The manufacturing world is undergoing its fourth technological revolution, referred to as Industry 4.0, spurred by the proliferation of digital capabilities (Internet of Things), and therefore the integration of those capabilities into existing production and provider systems. Although there are skeptics of the Industry 4.0 movement, one cannot ignore technology’s impact on the way manufacturers—including those within the pharmaceutical industry—conduct business.

While the wedding of the physical world of pharmaceutical manufacturing and therefore the cyber world is complex and challenging, it's also exciting for anybody fortunate enough to specialize in it. a mess of technological advances is being heralded at an increasing rate. Non-traditional firms are getting into the manufacturing IT space, offering innovative and next-generation choices. Pharma manufacturing technology professionals are pressured to innovate and adapt so as to urge a leg abreast of the competition, grow their industry positions, or, at the very least, ensure they don’t lag behind.

The following disruptive trends are a source of great opportunity—as well as a challenge—for those in Pharma IT:

1. Additive manufacturing driving innovation

Additive manufacturing, also referred to as 3D printing, creates physical objects supported a digital model by “printing” (applying) materials in successive layers. This digital technology has constructed the likes of airplane engine parts, medical/dental transplant, custom prosthetics, and even innovative product designs not formerly possible. It's already leveraged in manufacturing across commodity, art, fashion and therefore the like. And with the progression in material science, alloys, and composites, the revolutionary ability across the manufacturing spectrum is limitless. For Pharma particularly, there are various possibilities from the printing of original machine and lab parts, to artwork and labels, to molecular models.

"As an IT leader, I even have learned that it is often self-defeating to specialize in too many inventions directly, resulting in a scarcity of sufficient progress on any"

2. Advanced Analytics (Multi-Source and Multivariate) providing new perceptions

The information age has created mountains of knowledge in every field. More data has been created within the past two years than within the entire history of the human race—and manufacturing generates more data than the other sector. That being said, the proliferation of knowledge itself isn't the disruption. The disruption is that the way the info is processed, made available, and ultimately wont to drive outcomes. This includes the power to mix structured and unstructured data using modern in-memory data warehousing technology and advanced statistical modeling just like the statistical method. With the advances in storage, memory and compute power at a significantly lower cost point, this approach becomes viable for giant and little manufacturers, providing data insights for optimization in development, internal control, process analytics, and beyond.

3. Intelligent sensors and decision automation allowing the workforce

A fundamental basis of the digital manufacturing revolution is that the use of sensors (IoT 4.0). Especially, intelligent sensors, which are comprised of both a sensor and microprocessor, are ready to detect conditions and answer them. They understand the environment they're placed in, apply learning algorithms and manage a good range of selections that were previously operator managed. As this capability expands, the disruption is going to be significant. Workforce requirements will change and manufacturing and it'll need a special set of competencies. For instance, IT groups will get to upskill a part of their workforce in order that they can install, program and support this new technology.
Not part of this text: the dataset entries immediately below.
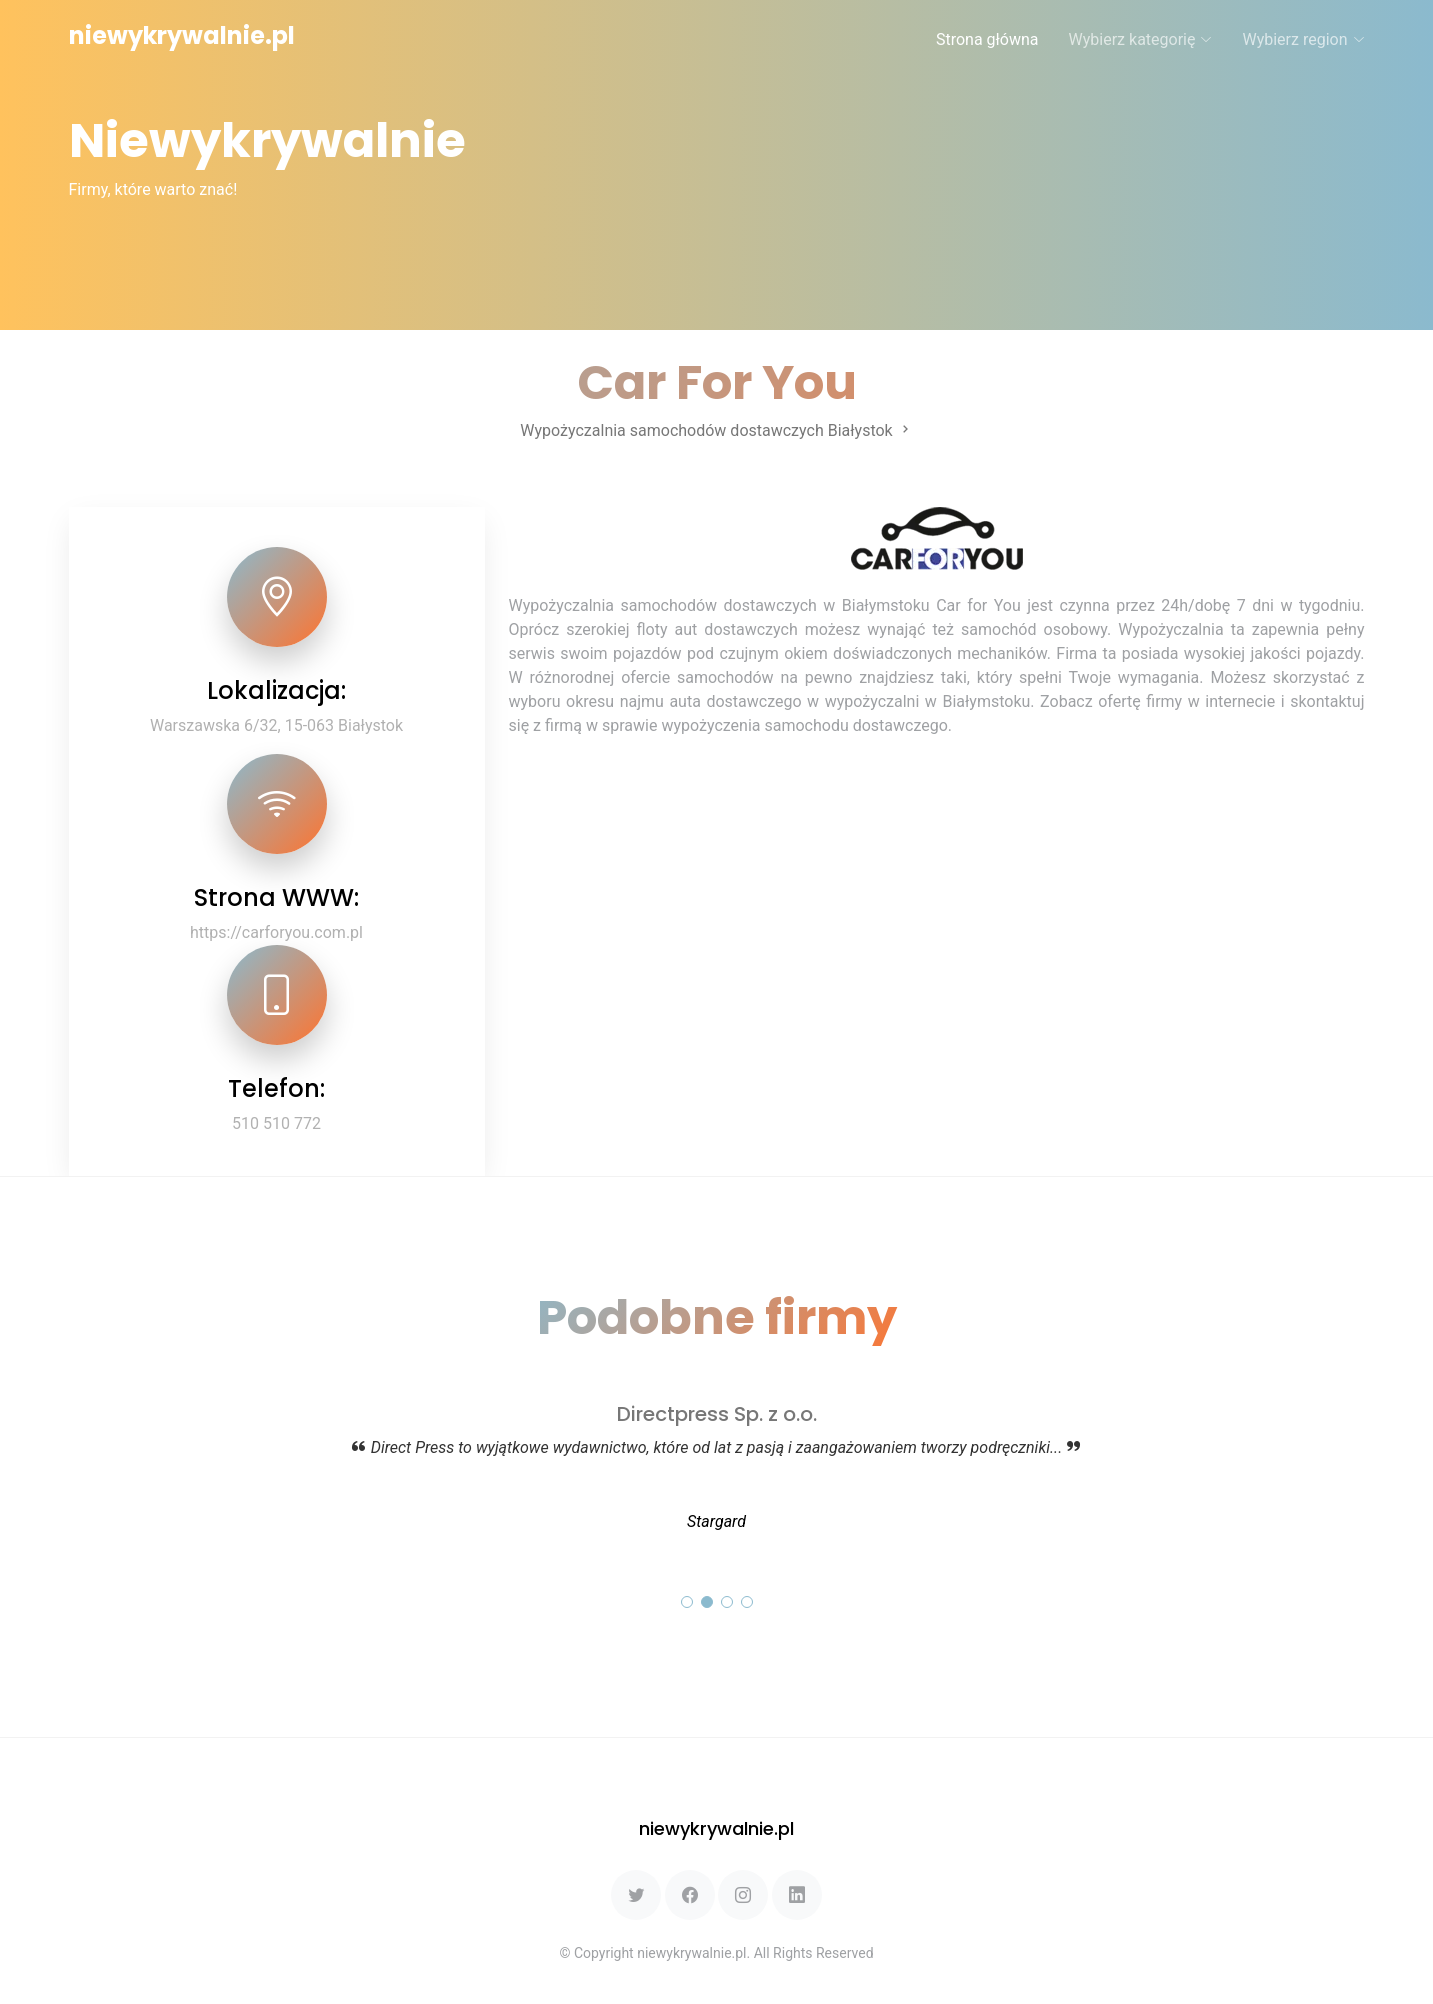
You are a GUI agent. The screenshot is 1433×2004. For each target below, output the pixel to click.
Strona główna (987, 39)
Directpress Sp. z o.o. (717, 1414)
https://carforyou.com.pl (276, 932)
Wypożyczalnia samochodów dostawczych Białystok (716, 430)
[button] (687, 1602)
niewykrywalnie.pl (182, 35)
4. Mobility revolutionizing the work

Smart devices within the manufacturing setting provide a revolutionary thanks to connecting operators to their work, and to every other, in real-time. Moreover, the workers’ adoption curve is rapid, given the proliferation of smart devices in their personal life and their comfort level with them. Manufacturing mobility applications span the spectrum from the removal of paper documents and therefore the processing of routine transactions, all thanks to innovative employee-crowd sourcing of problems, issues, and investigations, combining process execution and social collaboration.

5. Robotics changing the landscape of the workplace 

The new breed of robots is unlike those before; they're ready to sense and learn, remember/recall and apply dexterity to their tasks. As they become smarter, cheaper, and safer, they're being applied for much quite the normal automated jobs in manufacturing. Additionally, their precision is way beyond that of humans, and that they are even capable of social “intelligence,”—working side by side with humans and learning to collaborate even as readily as they learn their tasks. This is often referred to as “cobotics,” where operators and machines are teamed up. Cobotics is very successful when used for specific ergonomically challenging tasks. and therefore the range of applications will grow as automation providers introduce more sophisticated sensors, and better functioning robotic equipment, expanding well beyond aerospace and automotive, where they need readily been deployed already.